Naomi Watts stars in a true-life drama about a woman who hiked up a mountain alone and returned with some heavy, unexpected cargo.

When performers sign on as producers of their movies it can feel like a statement of intent. That’s the case with the true-life drama “Infinite Storm,” starring Naomi Watts as a grieving woman on an unexpected rescue mission. The movie has an appealing, streamlined trajectory: The woman hikes up and down a mountain, pausing to save a lost soul. With this role, Watts is reminding us that she can hold the screen by herself and without saying a word tell you everything you need to know about a character — and all the while looking fantastic.

Early on Oct. 17, 2010, a New Hampshire woman named Pam Bales set off on a six-mile hike up Mount Washington, the highest peak in the Northeast. The temperature was expected to hit the high 20s, with winds reaching 80 m.p.h. Bales, though, was a lifelong hiker and a search-and-rescue volunteer. So she stashed extra layers and snow goggles in her pack before heading into an area she called an office and playground. “At 5,000 feet, about three miles in,” she later wrote in Backpacker magazine, “the wind began to pick up around me.”

Even for those who enjoy hiking (on level ground in lovely weather, thank you), this sounds like lunacy. The presence of a sympathetic performer like Watts, though, eases doubts even as it deepens the stakes. You’re already on Pam’s side when she wakes up at home in the gray early morning. Alone, she patters around her isolated house, which is filled with homey touches and picturesquely parked near a river. It’s quiet inside, which prompts you to wonder about the children smiling in the framed photographs. Mostly, you settle into the stillness and vibe on the methodical rhythms of Pam’s preparing for what looks like a very serious hike.

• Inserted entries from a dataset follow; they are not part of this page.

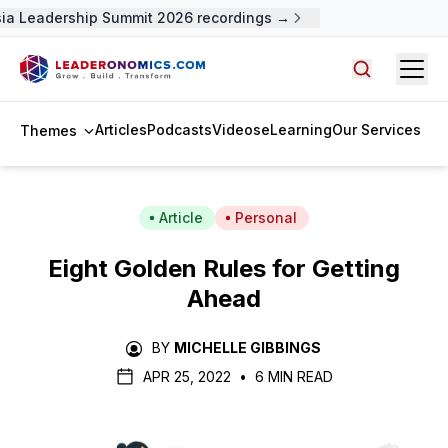
a Leadership Summit 2026 recordings →
Open
Search arti
Articles
Podcasts
Videos
eLearning
Our Services
Themes
Article
Personal
Eight Golden Rules for Getting
Ahead
BY
MICHELLE GIBBINGS
APR 25, 2022
•
6 MIN READ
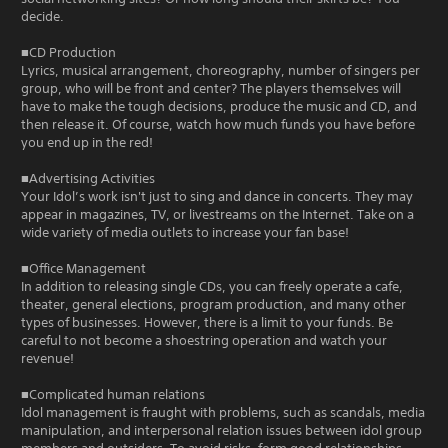
decide.
■CD Production
Lyrics, musical arrangement, choreography, number of singers per
group, who will be front and center? The players themselves will
have to make the tough decisions, produce the music and CD, and
then release it. Of course, watch how much funds you have before
you end up in the red!
■Advertising Activities
Your Idol’s work isn't just to sing and dance in concerts. They may
appear in magazines, TV, or livestreams on the Internet. Take on a
wide variety of media outlets to increase your fan base!
■Office Management
In addition to releasing single CDs, you can freely operate a cafe,
theater, general elections, program production, and many other
types of businesses. However, there is a limit to your funds. Be
careful to not become a shoestring operation and watch your
revenue!
■Complicated human relations
Idol management is fraught with problems, such as scandals, media
manipulation, and interpersonal relation issues between idol group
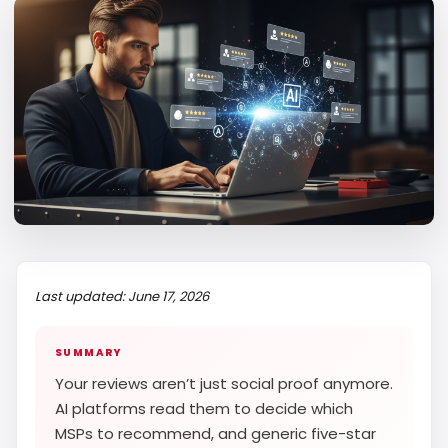
Last updated: June 17, 2026
SUMMARY
Your reviews aren’t just social proof anymore.
AI platforms read them to decide which
MSPs to recommend, and generic five-star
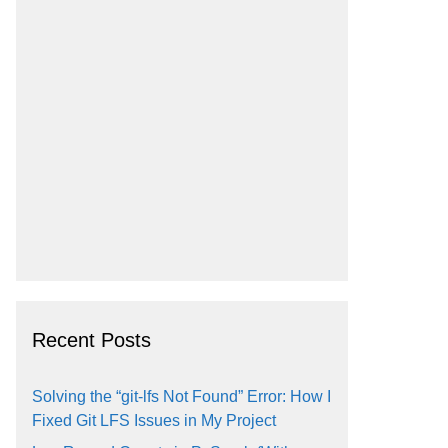
Recent Posts
Solving the “git-lfs Not Found” Error: How I
Fixed Git LFS Issues in My Project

The world comes into view and increasingly fills the silence. Pam stops by a restaurant, where she exchanges pleasantries with a friend (Denis O’Hare) and fills in some blanks. It’s a brief, outwardly perfunctory interlude: He tells her to be careful and she reminds him that it’s an anniversary of an unspoken event. The scene seeds the ground with questions (what is she commemorating and why?), but mostly seems construed to appease anyone who might be disturbed by all the quiet and a woman alone: She isn’t a nut, the scene reassures you, she has at least one friend and even a rationale for heading into the forbidding wilderness alone.

Pam’s trek is the centerpiece of the movie, and it’s a doozy. The director Malgorzata Szumowska sketches in the forbidding lay of the land with sweeping aerial shots of the snowy mountain range that cut Pam down to speck size. Szumowska also shrewdly uses distance to accentuate Pam’s physicality, allowing you to see the character head to toe, just like when Fred Astaire danced. You see the labored exertion in Pam’s — and Watts’s — every step as clearly as the puffs of frigid air she exhales. As her efforts intensify, she warms up and strips off her shirt, revealing her midriff and the steady tensing of her muscled arms and shoulders.

Watts is a supremely expressive actress and, like Astaire, a full-body performer. The image of her frolicking on a cliff for the giant ape in “King Kong” was the best part of that movie, and her character’s thrilling emotional workout in “Mulholland Drive” remains vivid. Watts is particularly brilliant at articulating a character’s inner being; she brings out what lies beneath so clearly and persuasively that you can see every thought and emotion fluttering into existence. That serves her character here beautifully, even if Pam’s goggles can get in the way. I could watch an entire movie of Pam — really Watts — going solo up this mountain.

That Iron Woman trek takes a turn when the weather does, and Pam finds a man (Billy Howle) crouched in the snow and nearly frozen. She warms him up by stripping off his clothes (good to know!) and then vows to take him to safety. The going is agonizing, at times gripping, and is slowed down only by gauzy, explanatory flashbacks to Pam’s earlier life. These weaken the momentum; they’re also unnecessary. We don’t need to know anything about Pam’s past because her story is already evident in each step and every smile, and in a translucent performance that confirms watching Naomi Watts on this journey is destination enough.

Infinite Storm
Rated R for adult language and suicide ideation. Running time: 1 hour 38 minutes. In theaters.